ACTIVITY: Going through the entries below, copy out each line that contains "Total".

──────── LISTED ENTRIES

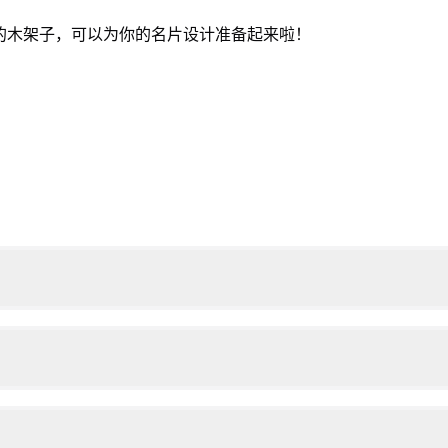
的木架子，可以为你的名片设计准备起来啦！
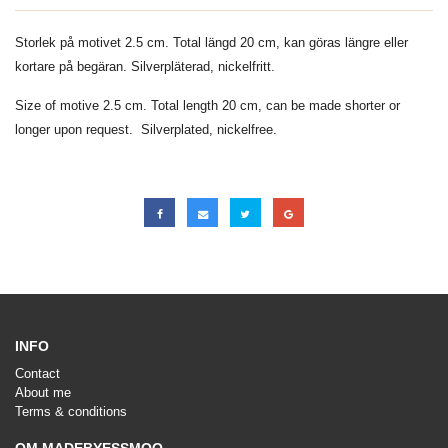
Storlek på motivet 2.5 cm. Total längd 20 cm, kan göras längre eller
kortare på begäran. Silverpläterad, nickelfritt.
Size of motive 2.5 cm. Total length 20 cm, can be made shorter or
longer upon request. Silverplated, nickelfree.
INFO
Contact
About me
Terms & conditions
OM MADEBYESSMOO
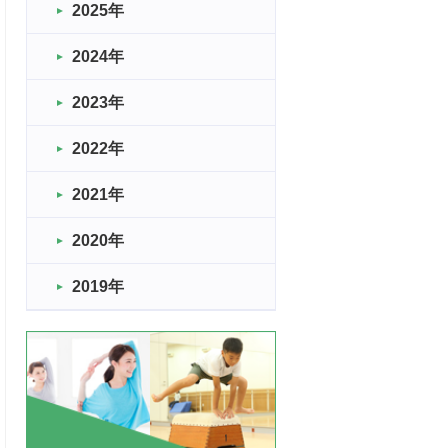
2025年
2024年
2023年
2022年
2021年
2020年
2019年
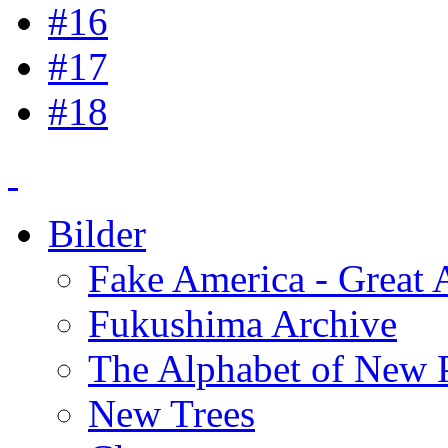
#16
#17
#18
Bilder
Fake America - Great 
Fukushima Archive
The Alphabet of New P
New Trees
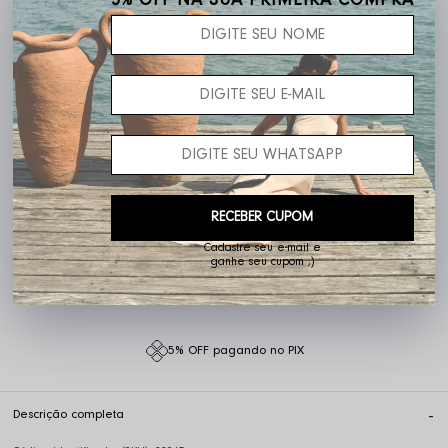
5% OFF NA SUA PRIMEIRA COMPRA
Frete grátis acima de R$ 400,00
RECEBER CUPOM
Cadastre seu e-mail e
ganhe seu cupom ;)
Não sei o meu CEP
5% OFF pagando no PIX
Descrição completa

────────────────

ANSWER BOX:
Storlek på motivet 2.5 cm. Total längd 20 cm, kan göras längre eller
Size of motive 2.5 cm. Total length 20 cm, can be made shorter or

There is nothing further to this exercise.